I am trying to calculate $$\lim_{n\to \infty} P(a≤(X_1X_2...X_n)^{-n/2}e^{n/2}≤b)$$ in terms of $a,b$, where $$X_1,X_2,...,X_n \sim U[0,1]\,\,\,\,\,\,\,(i.i.d.)$$ and $$0≤a<b$$ My attempt is to take natural logarithm on both sides, and end up with a r.v $Y=\ln{X_1}+\ln{X_2}+...+\ln{X_n}$. However, I don't know how to estimate the p.d.f of $Y$ and calculate the integral. Can anyone gives me some hint?

Answer 1

Following snarski's hint, we have that $Y_i=-\log(X_i)$ has an exponential distribution with unit mean, hence: $$ \mathbb{P}\left[\log a \leq \frac{n}{2}\sum Y_i +\frac{n}{2}\leq \log b\right] $$ converges to zero since $\sum Y_i$ is concentrated around its mean value, $n$. Chebyshev's inequality is enough for proving it.

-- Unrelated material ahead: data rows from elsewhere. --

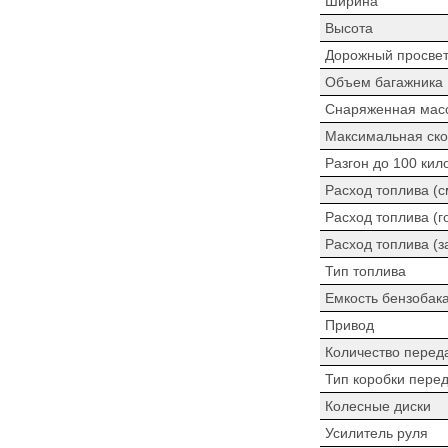
Ширина
Высота
Дорожный просве
Объем багажника
Снаряженная мас
Максимальная ско
Разгон до 100 кил
Расход топлива (
Расход топлива (г
Расход топлива (з
Тип топлива
Емкость бензобак
Привод
Количество перед
Тип коробки пере
Колесные диски
Усилитель руля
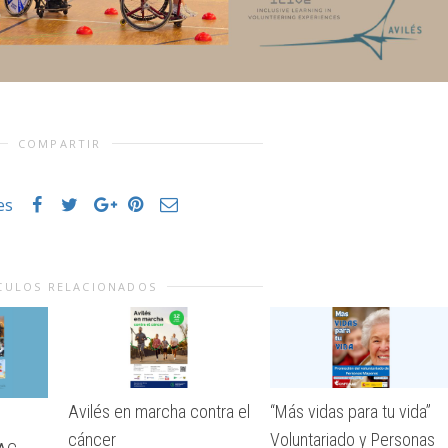
COMPARTIR
es
CULOS RELACIONADOS
Avilés en marcha contra el
“Más vidas para tu vida”
cáncer
Voluntariado y Personas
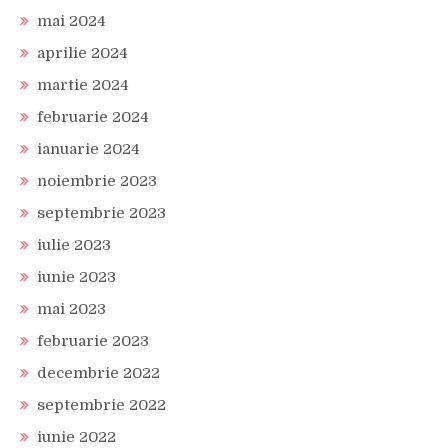
mai 2024
aprilie 2024
martie 2024
februarie 2024
ianuarie 2024
noiembrie 2023
septembrie 2023
iulie 2023
iunie 2023
mai 2023
februarie 2023
decembrie 2022
septembrie 2022
iunie 2022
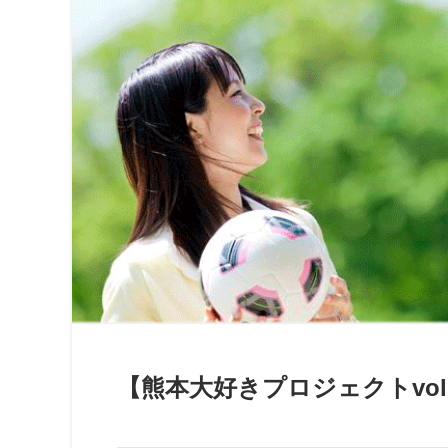
【熊本大好きプロジェクトvo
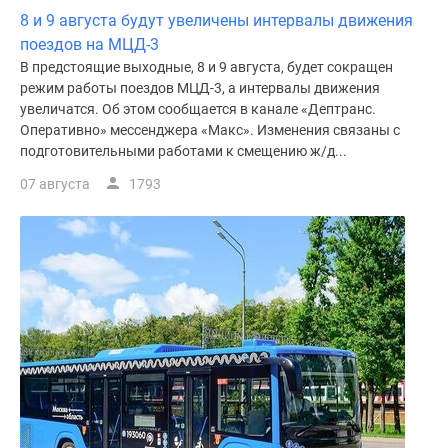
8 и 9 августа будут увеличены интервалы движения
поездов на МЦД-3
В предстоящие выходные, 8 и 9 августа, будет сокращен
режим работы поездов МЦД-3, а интервалы движения
увеличатся. Об этом сообщается в канале «Дептранс.
Оперативно» мессенджера «Макс». Изменения связаны с
подготовительными работами к смещению ж/д...
07 августа
1793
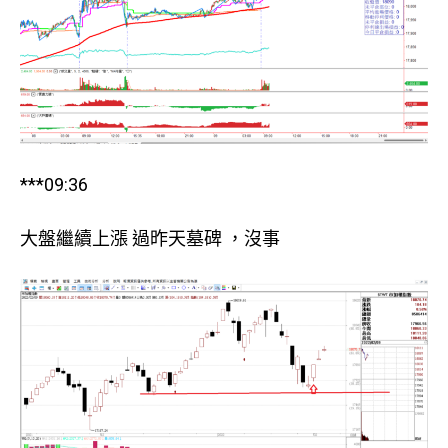
***09:36
大盤繼續上漲 過昨天墓碑 ，沒事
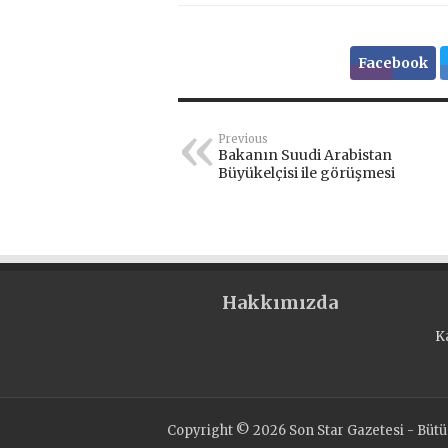
Facebook
Previous
Bakanın Suudi Arabistan
Büyükelçisi ile görüşmesi
Hakkımızda
K
Copyright © 2026 Son Star Gazetesi - Bütün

Something significant is the geometric mean of $X_1,\ldots,X_n$, given by $$ Z = \left(X_1\cdot X_2\cdot\ldots\cdot X_n\right)^{\frac{1}{n}}.$$ By the Central Limit Theorem, $$ \mathbb{P}[a\leq Z \leq b] = \mathbb{P}\left[\log a \leq \frac{1}{n}\sum(-Y_i) \leq \log b\right]$$ converges to the probability that a $\mathcal{N}(-1,1)$ random variable belongs to $[\log a,\log b]$.

Answer 2

I invite anyone who uses Mathematica to type in the following:

F[n_] := (Times @@ RandomReal[{0, 1}, n])^(-n/2) Exp[n/2]
Mean[Table[F[1000],{10^5}]]

This gives the sample mean of $10^5$ simulations for $n = 1000$. It is a huge number. Now try F[10000], F[10^6], etc. The number of digits of these is enormous. Tell me how this is at all consistent with the other answers posted here, because I have repeatedly suggested there is an error in how the question is posed.